INPUT DATA Start Marker

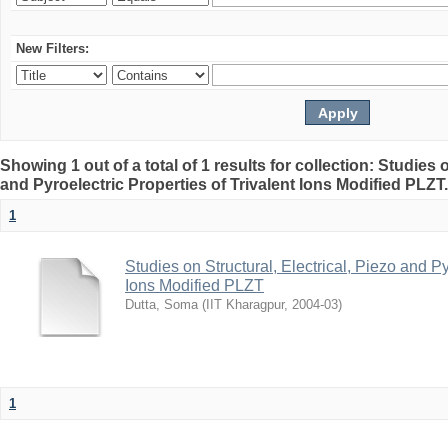
New Filters:
Showing 1 out of a total of 1 results for collection: Studies o
and Pyroelectric Properties of Trivalent Ions Modified PLZT
1
Studies on Structural, Electrical, Piezo and Py
Ions Modified PLZT
Dutta, Soma
(
IIT Kharagpur
,
2004-03
)
1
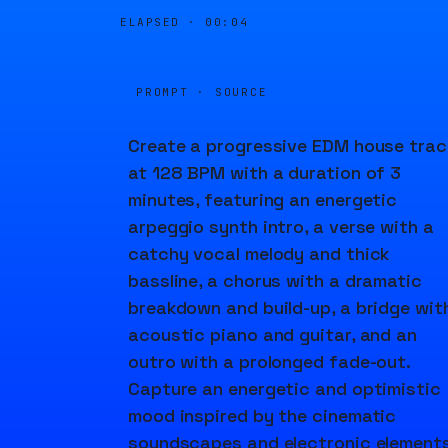
ELAPSED ·
00:04
PROMPT · SOURCE
Create a progressive EDM house trac
at 128 BPM with a duration of 3
minutes, featuring an energetic
arpeggio synth intro, a verse with a
catchy vocal melody and thick
bassline, a chorus with a dramatic
breakdown and build-up, a bridge wit
acoustic piano and guitar, and an
outro with a prolonged fade-out.
Capture an energetic and optimistic
mood inspired by the cinematic
soundscapes and electronic element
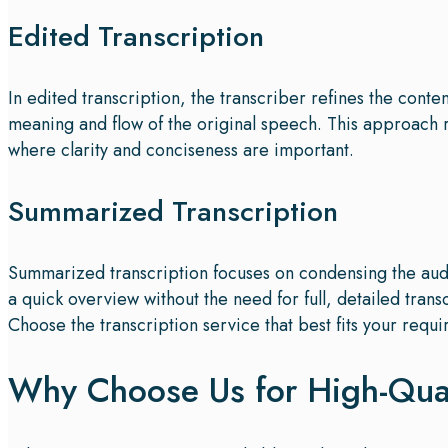
Edited Transcription
In edited transcription, the transcriber refines the cont
meaning and flow of the original speech. This approach
where clarity and conciseness are important.
Summarized Transcription
Summarized transcription focuses on condensing the audi
a quick overview without the need for full, detailed trans
Choose the transcription service that best fits your requi
Why Choose Us for High-Quali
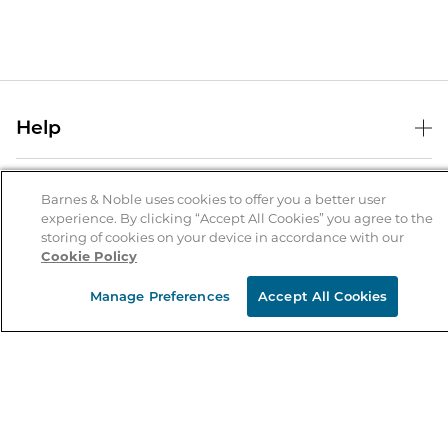
Help
Help Center
B&N Services
Shipping & Returns
Barnes & Noble uses cookies to offer you a better user
experience. By clicking “Accept All Cookies” you agree to the
B&N Press
Gift Cards
storing of cookies on your device in accordance with our
About Us
Cookie Policy
Publisher & Author Guidelines
Store Pickup
About B&N
Bulk Order Discounts
Store Locator
Manage Preferences
Accept All Cookies
Product Recalls
Careers at B&N
B&N Mastercard
Corrections & Updates
Order Status
B&N Inc.
B&N Bookfairs
Coupons & Deals
B&N Mobile Apps
B&N Affiliate Program
Stay in the Know
Email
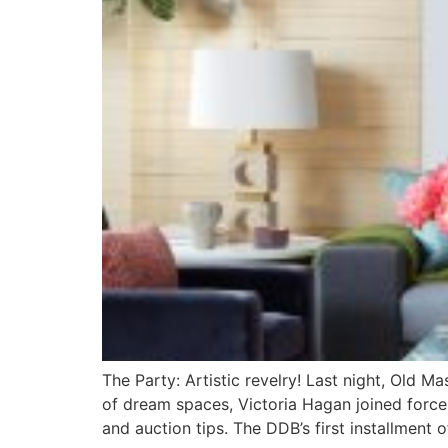
The Party: Artistic revelry! Last night, Old 
of dream spaces, Victoria Hagan joined force
and auction tips. The DDB’s first installment 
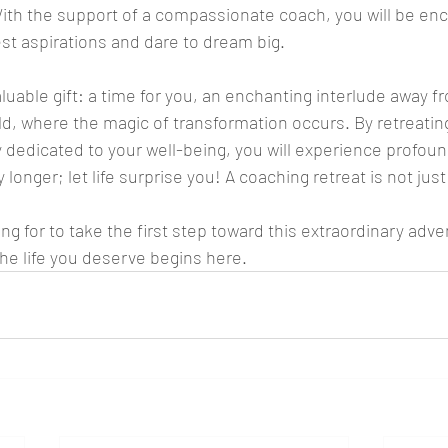
 With the support of a compassionate coach, you will be en
st aspirations and dare to dream big.
aluable gift: a time for you, an enchanting interlude away f
ld, where the magic of transformation occurs. By retreating
y dedicated to your well-being, you will experience profoun
 longer; let life surprise you! A coaching retreat is not just
ng for to take the first step toward this extraordinary adve
he life you deserve begins here.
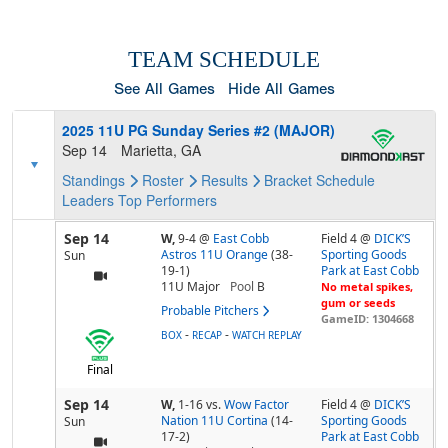
TEAM SCHEDULE
See All Games
Hide All Games
2025 11U PG Sunday Series #2 (MAJOR)
Sep 14
Marietta, GA
Standings
Roster
Results
Bracket
Schedule
Leaders
Top Performers
Sep 14
W,
9-4
@
East Cobb
Field 4 @
DICK’S
Astros 11U Orange
(38-
Sporting Goods
Sun
19-1)
Park at East Cobb
11U Major
Pool
B
No metal spikes,
gum or seeds
Probable Pitchers
GameID: 1304668
-
-
BOX
RECAP
WATCH REPLAY
Final
Sep 14
W,
1-16
vs.
Wow Factor
Field 4 @
DICK’S
Nation 11U Cortina
(14-
Sporting Goods
Sun
17-2)
Park at East Cobb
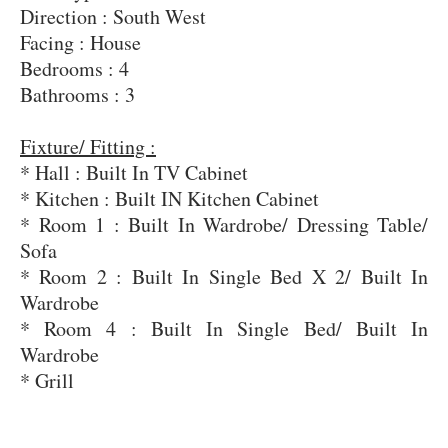
Direction : South West
Facing : House
Bedrooms : 4
Bathrooms : 3
Fixture/ Fitting :
* Hall : Built In TV Cabinet
* Kitchen : Built IN Kitchen Cabinet
* Room 1 : Built In Wardrobe/ Dressing Table/
Sofa
* Room 2 : Built In Single Bed X 2/ Built In
Wardrobe
* Room 4 : Built In Single Bed/ Built In
Wardrobe
* Grill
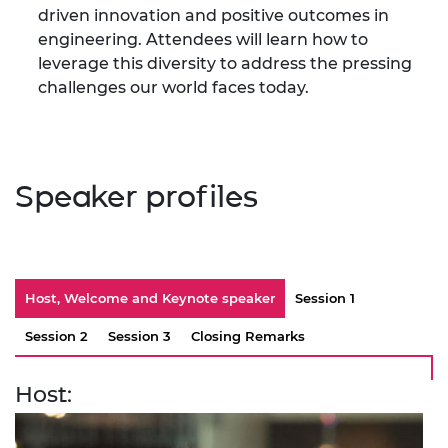
driven innovation and positive outcomes in
engineering. Attendees will learn how to
leverage this diversity to address the pressing
challenges our world faces today.
Speaker profiles
Host, Welcome and Keynote speaker
Session 1
Session 2
Session 3
Closing Remarks
Host:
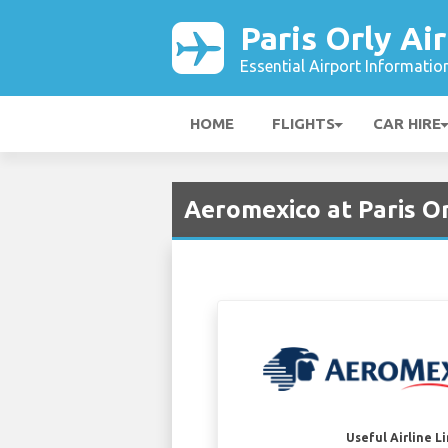
Paris Orly Ai
Essential Airport Informatio
HOME
FLIGHTS
CAR HIRE
Aeromexico at Paris Or
Useful Airline L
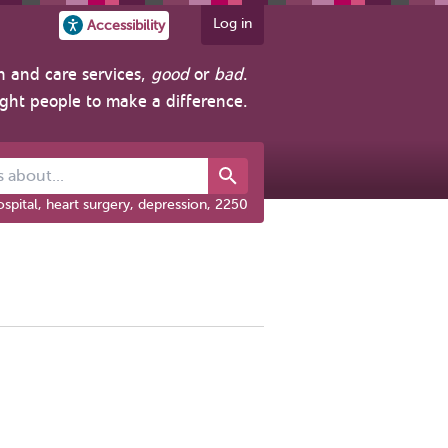
Log in
Accessibility
h and care services,
good
or
bad
.
ight people to make a difference.
out...
spital, heart surgery, depression, 2250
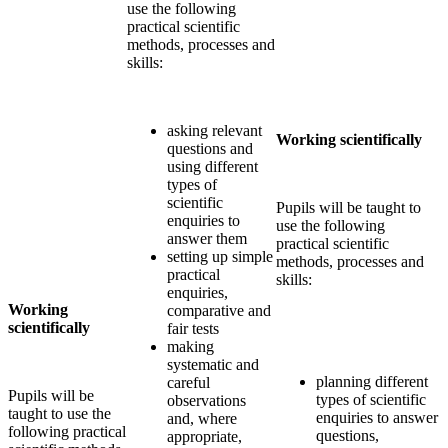
use the following
practical scientific
methods, processes and
skills:
asking relevant
Working scientifically
questions and
using different
types of
scientific
Pupils will be taught to
enquiries to
use the following
answer them
practical scientific
setting up simple
methods, processes and
practical
skills:
enquiries,
Working
comparative and
scientifically
fair tests
making
systematic and
planning different
careful
Pupils will be
types of scientific
observations
taught to use the
enquiries to answer
and, where
following practical
questions,
appropriate,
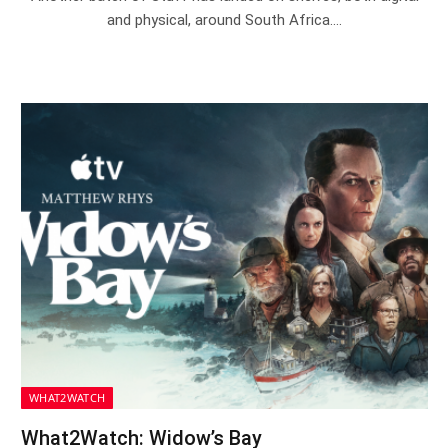
and physical, around South Africa.…
WHAT2WATCH
What2Watch: Widow’s Bay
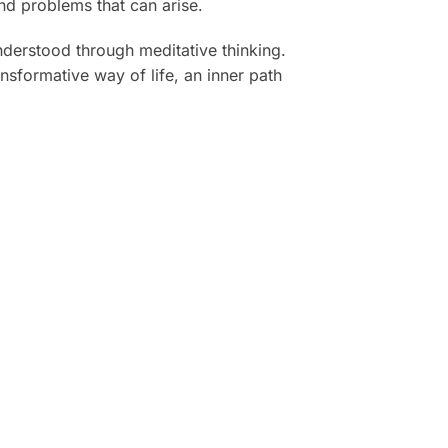
and problems that can arise.
nderstood through meditative thinking.
sformative way of life, an inner path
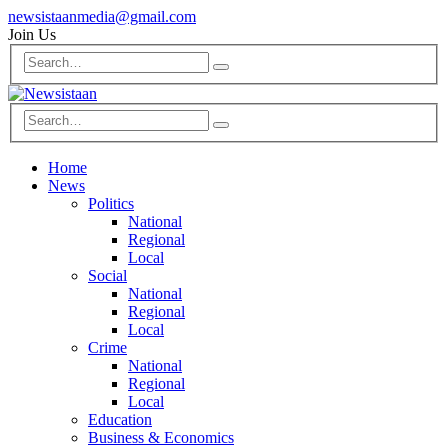
newsistaanmedia@gmail.com
Join Us
Home
News
Politics
National
Regional
Local
Social
National
Regional
Local
Crime
National
Regional
Local
Education
Business & Economics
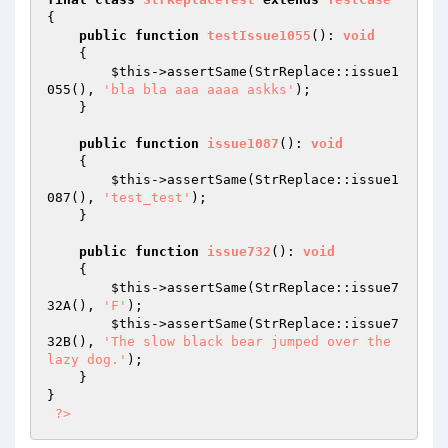
{

public
function
testIssue1055
()
: 
void
{

$this
->assertSame(StrReplace::issue1
055(), 
'bla bla aaa aaaa askks'
);

    }

public
function
issue1087
()
: 
void
{

$this
->assertSame(StrReplace::issue1
087(), 
'test_test'
);

    }

public
function
issue732
()
: 
void
{

$this
->assertSame(StrReplace::issue7
32A(), 
'F'
);

$this
->assertSame(StrReplace::issue7
32B(), 
'The slow black bear jumped over the 
lazy dog.'
);

    }

}

?>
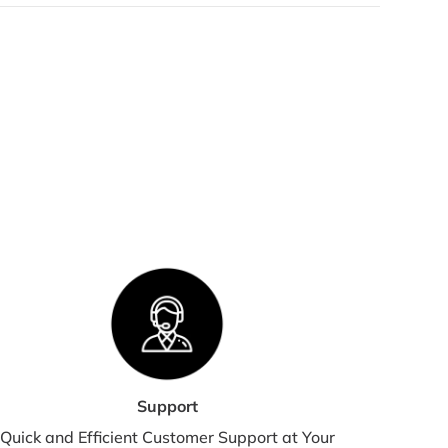
 orders are processed within 2-3 business days. Orders are
 shipped or delivered on weekends or holidays.
we are experiencing a high volume of orders, shipments
 be delayed by a few days. Please allow additional days in
nsit for delivery. If there will be a significant delay in
pment of your order, we will contact you via email or
lephone.
HIPPING RATES & DELIVERY
STIMATES
pping charges for your order will be calculated and
played at checkout.
Support
Quick and Efficient Customer Support at Your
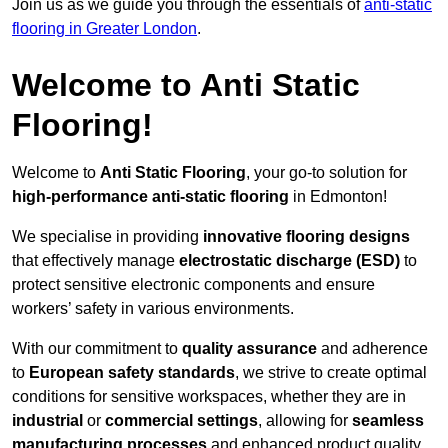
Join us as we guide you through the essentials of
anti-static
flooring in Greater London
.
Welcome to Anti Static
Flooring!
Welcome to
Anti Static Flooring
, your go-to solution for
high-performance anti-static flooring
in Edmonton!
We specialise in providing
innovative flooring designs
that effectively manage
electrostatic discharge (ESD)
to
protect sensitive electronic components and ensure
workers’ safety in various environments.
With our commitment to
quality assurance
and adherence
to
European safety standards
, we strive to create optimal
conditions for sensitive workspaces, whether they are in
industrial
or
commercial settings
, allowing for
seamless
manufacturing processes
and enhanced product quality.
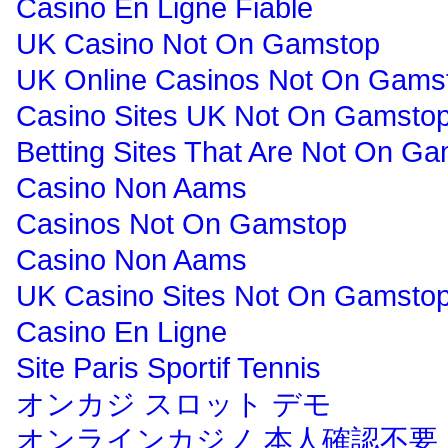
Casino En Ligne Fiable
UK Casino Not On Gamstop
UK Online Casinos Not On Gams
Casino Sites UK Not On Gamsto
Betting Sites That Are Not On G
Casino Non Aams
Casinos Not On Gamstop
Casino Non Aams
UK Casino Sites Not On Gamsto
Casino En Ligne
Site Paris Sportif Tennis
オンカジ スロット デモ
オンラインカジノ 本人確認不要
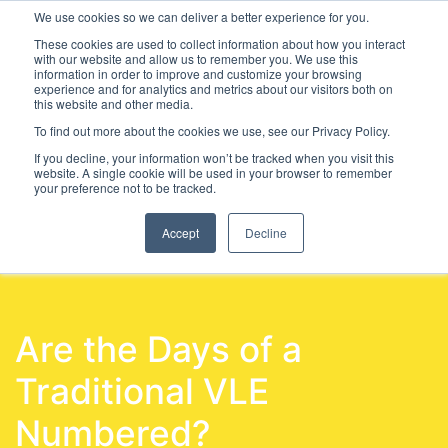
We use cookies so we can deliver a better experience for you.
These cookies are used to collect information about how you interact
with our website and allow us to remember you. We use this
information in order to improve and customize your browsing
experience and for analytics and metrics about our visitors both on
this website and other media.
To find out more about the cookies we use, see our Privacy Policy.
Latest Articles
Further Education
SEND
SEND &
If you decline, your information won’t be tracked when you visit this
website. A single cookie will be used in your browser to remember
your preference not to be tracked.
Accept
Decline
Are the Days of a
Traditional VLE
Numbered?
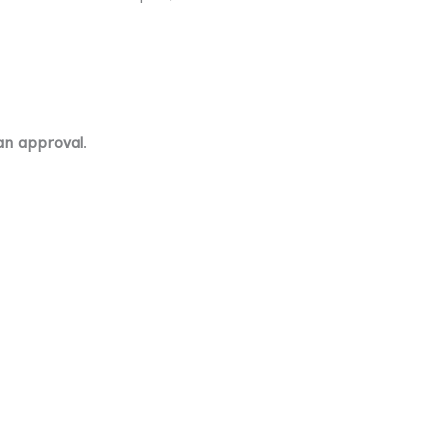
an approval
.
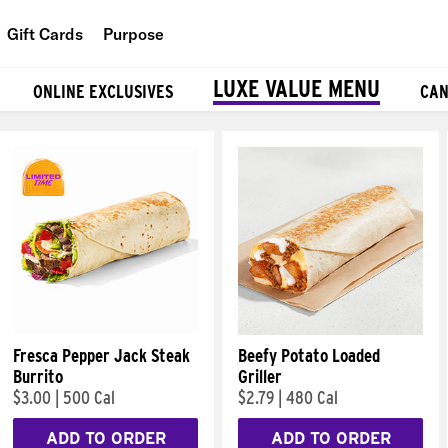
Gift Cards
Purpose
People
LUXE VALUE MENU
ONLINE EXCLUSIVES
CAN
Planet
Food
Fresca Pepper Jack Steak
Beefy Potato Loaded
Burrito
Griller
$3.00
|
500 Cal
$2.79
|
480 Cal
ADD TO ORDER
ADD TO ORDER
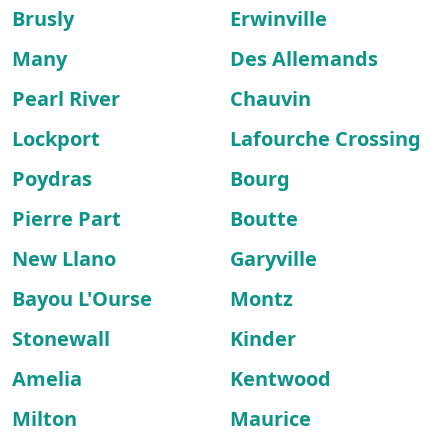
Brusly
Erwinville
Many
Des Allemands
Pearl River
Chauvin
Lockport
Lafourche Crossing
Poydras
Bourg
Pierre Part
Boutte
New Llano
Garyville
Bayou L'Ourse
Montz
Stonewall
Kinder
Amelia
Kentwood
Milton
Maurice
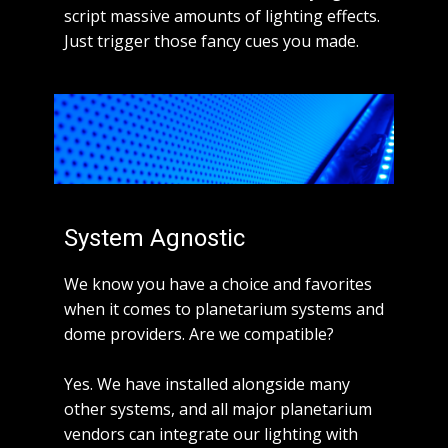
script massive amounts of lighting effects.
Just trigger those fancy cues you made.
System Agnostic
We know you have a choice and favorites
when it comes to planetarium systems and
dome providers. Are we compatible?
Yes. We have installed alongside many
other systems, and all major planetarium
vendors can integrate our lighting with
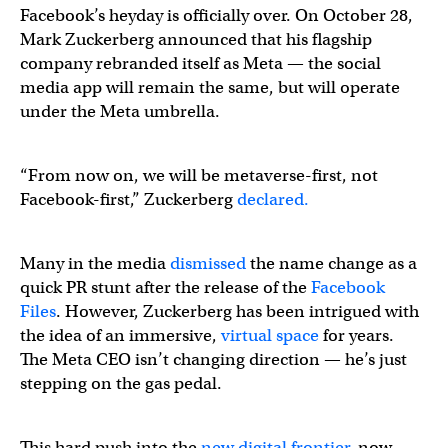
Facebook’s heyday is officially over. On October 28,
Mark Zuckerberg announced that his flagship
company rebranded itself as Meta — the social
media app will remain the same, but will operate
under the Meta umbrella.
“From now on, we will be metaverse-first, not
Facebook-first,” Zuckerberg
declared.
Many in the media
dismissed
the name change as a
quick PR stunt after the release of the
Facebook
Files
. However, Zuckerberg has been intrigued with
the idea of an immersive,
virtual space
for years.
The Meta CEO isn’t changing direction — he’s just
stepping on the gas pedal.
This hard push into the
new digital frontier
, now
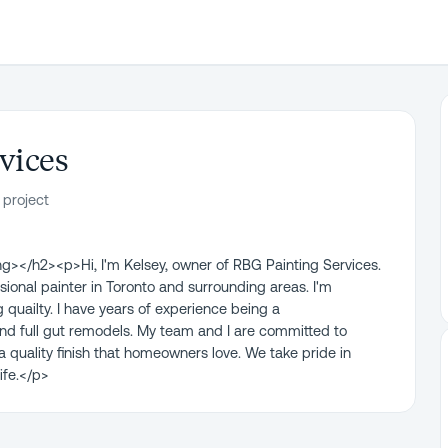
vices
 project
></h2><p>Hi, I'm Kelsey, owner of RBG Painting Services.
ional painter in Toronto and surrounding areas. I'm
quailty. I have years of experience being a
nd full gut remodels. My team and I are committed to
a quality finish that homeowners love. We take pride in
ife.</p>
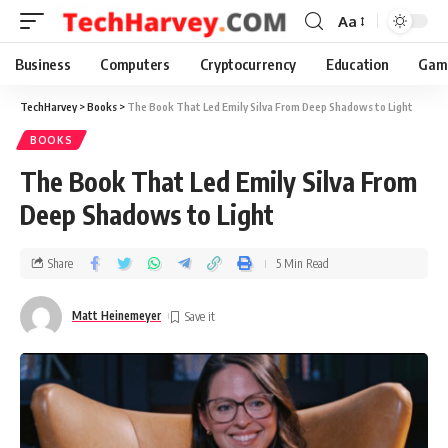
Aa
Business
Computers
Cryptocurrency
Education
Gam
TechHarvey
>
Books
>
The Book That Led Emily Silva From Deep Shadows to Light
BOOKS
The Book That Led Emily Silva From
Deep Shadows to Light
Share
5 Min Read
Matt Heinemeyer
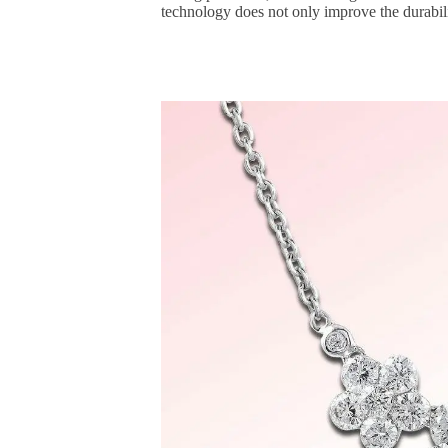
technology does not only improve the durabilit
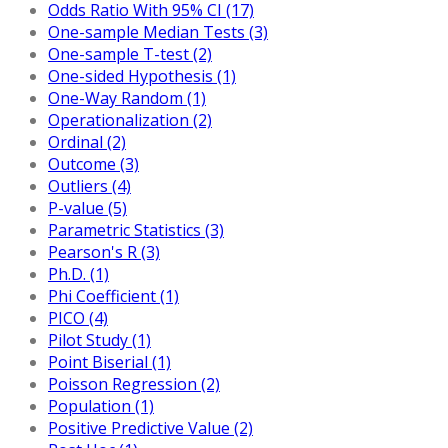
Odds Ratio With 95% CI (17)
One-sample Median Tests (3)
One-sample T-test (2)
One-sided Hypothesis (1)
One-Way Random (1)
Operationalization (2)
Ordinal (2)
Outcome (3)
Outliers (4)
P-value (5)
Parametric Statistics (3)
Pearson's R (3)
Ph.D. (1)
Phi Coefficient (1)
PICO (4)
Pilot Study (1)
Point Biserial (1)
Poisson Regression (2)
Population (1)
Positive Predictive Value (2)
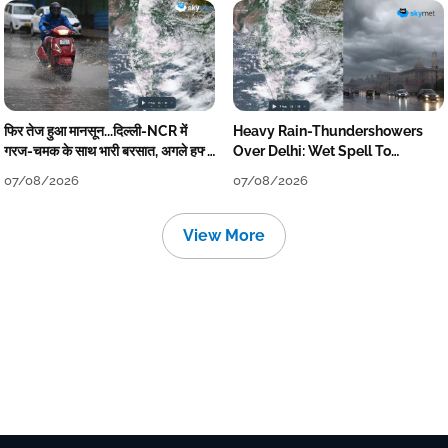
फिर तेज हुआ मानसून...दिल्ली-NCR में
Heavy Rain-Thundershowers
गरज-चमक के साथ भारी बरसात, अगले हफ्ते
Over Delhi: Wet Spell To
तक जारी रहेगी बारिश
Continue Till Mid-Week Next
07/08/2026
07/08/2026
View More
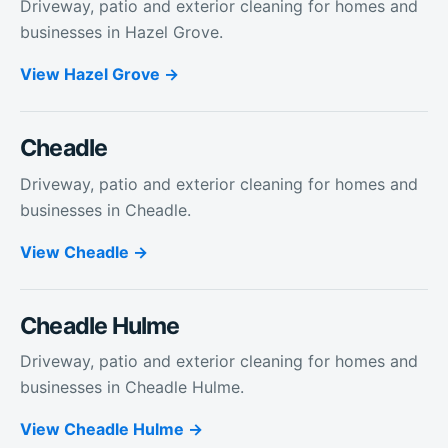
Driveway, patio and exterior cleaning for homes and
businesses in Hazel Grove.
View
Hazel Grove
Cheadle
Driveway, patio and exterior cleaning for homes and
businesses in Cheadle.
View
Cheadle
Cheadle Hulme
Driveway, patio and exterior cleaning for homes and
businesses in Cheadle Hulme.
View
Cheadle Hulme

INPUT DATA End Marker

> _TASK DESCRIPTION_
Look above for the line holding "experience and for" and the line holding "Traditional VLE". Retype both, and every line between them, word for word and nothing else.

> _TASK SOLUTION_
experience and for analytics and metrics about our visitors both on
this website and other media.
To find out more about the cookies we use, see our Privacy Policy.
Latest Articles
Further Education
SEND
SEND &
If you decline, your information won’t be tracked when you visit this
website. A single cookie will be used in your browser to remember
your preference not to be tracked.
Accept
Decline
Are the Days of a
Traditional VLE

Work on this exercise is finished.